Repeat the records exactly as given. Do not include the pictures.

SOURCE MATERIAL below:

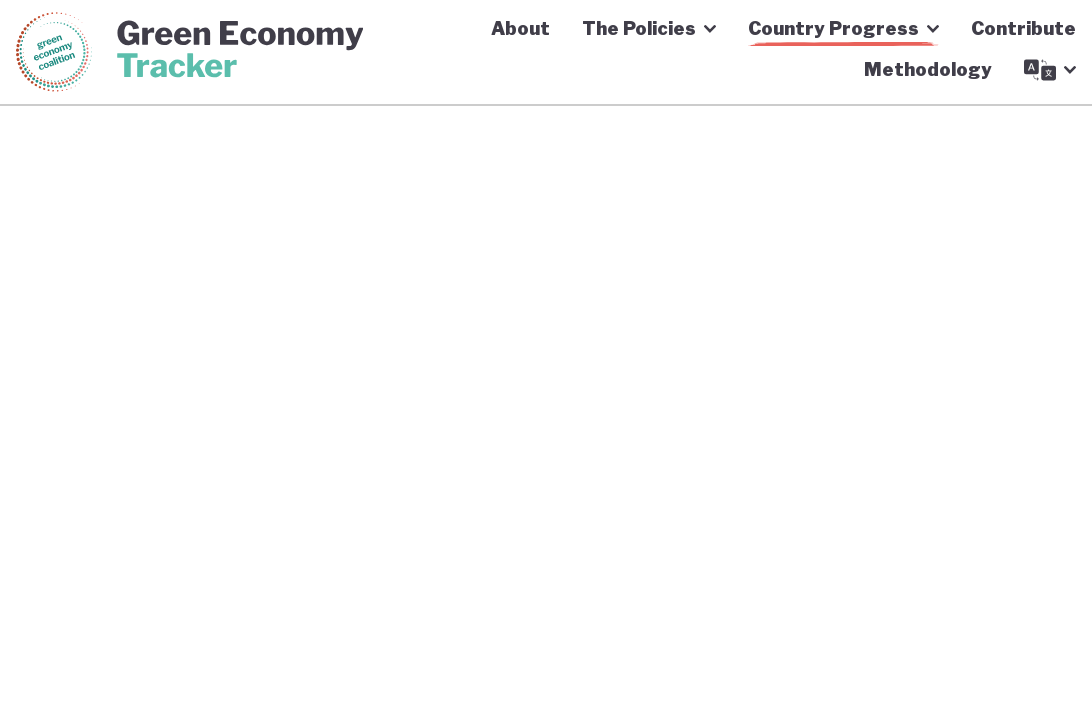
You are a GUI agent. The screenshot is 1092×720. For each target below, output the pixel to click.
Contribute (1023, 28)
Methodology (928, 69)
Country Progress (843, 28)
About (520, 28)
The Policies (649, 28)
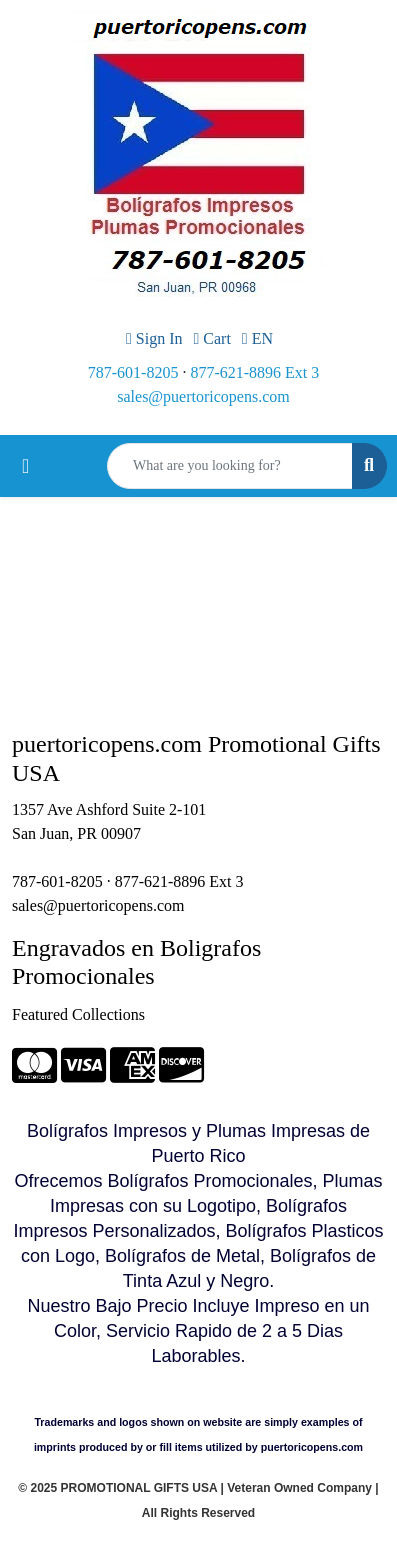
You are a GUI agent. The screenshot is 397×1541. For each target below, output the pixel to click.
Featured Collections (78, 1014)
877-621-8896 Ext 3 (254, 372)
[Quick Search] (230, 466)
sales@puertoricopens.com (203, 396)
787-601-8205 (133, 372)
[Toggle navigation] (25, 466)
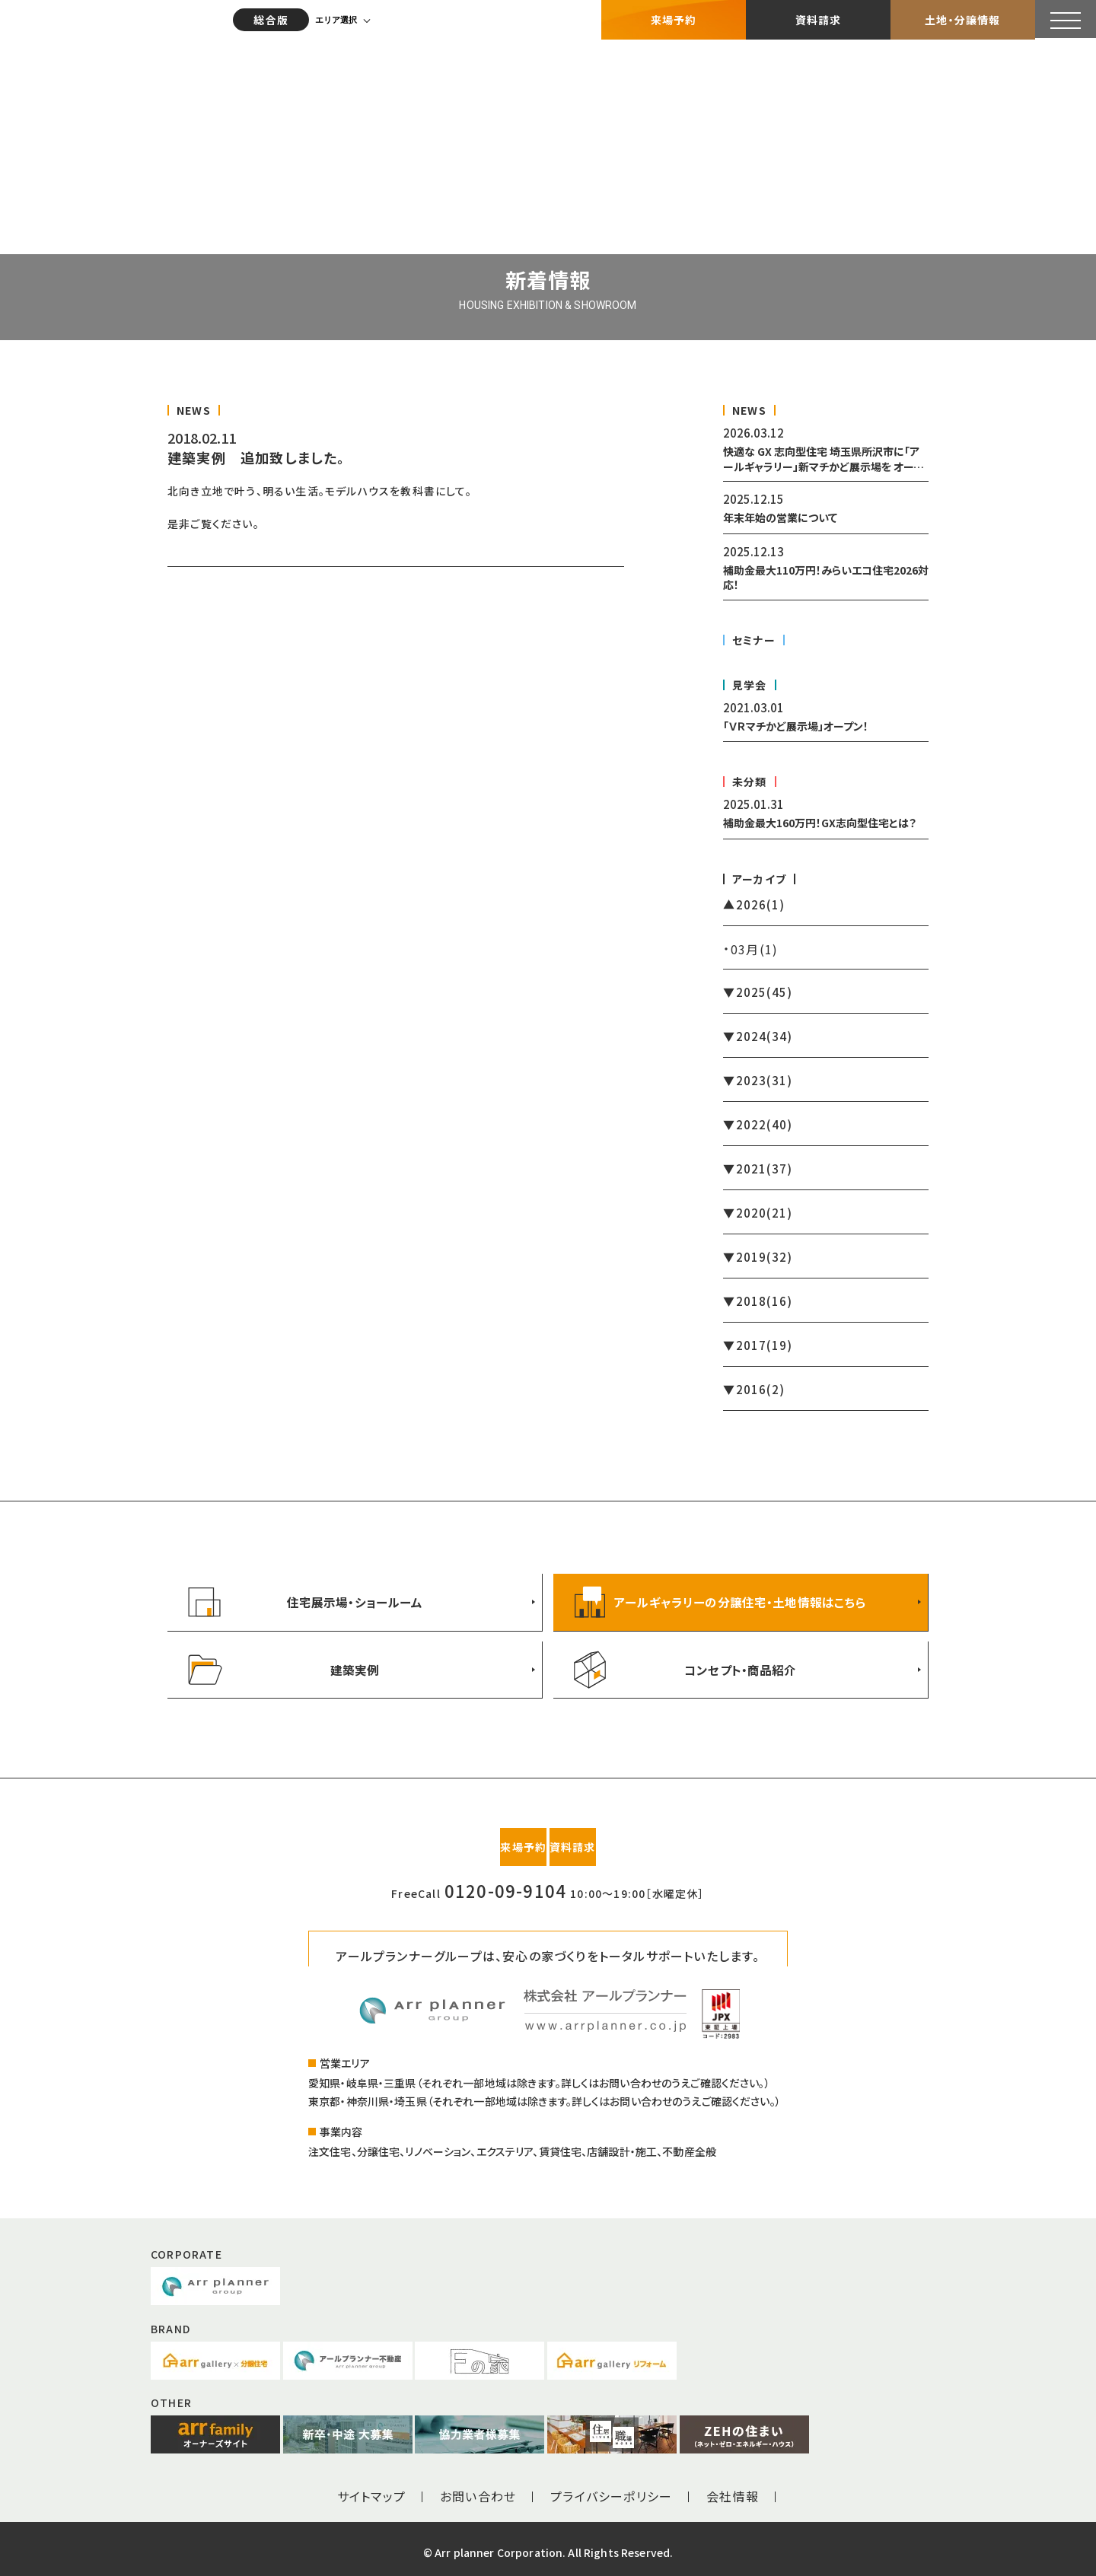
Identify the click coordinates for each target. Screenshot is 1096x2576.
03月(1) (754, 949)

End of SOURCE MATERIAL.

#### SOLUTION FOR THIS TASK
You are a GUI agent. The screenshot is 1092×720. For each target below, output the pixel to click.
Contribute (1023, 28)
Methodology (928, 69)
Country Progress (843, 28)
About (520, 28)
The Policies (649, 28)
You are a GUI agent. The screenshot is 397×1541. For each target below, output the pixel to click.
Featured Collections (78, 1014)
877-621-8896 Ext 3 (254, 372)
[Quick Search] (230, 466)
sales@puertoricopens.com (203, 396)
787-601-8205 (133, 372)
[Toggle navigation] (25, 466)
Identify the click coordinates for each target. Screenshot is 1096x2576.
03月(1) (754, 949)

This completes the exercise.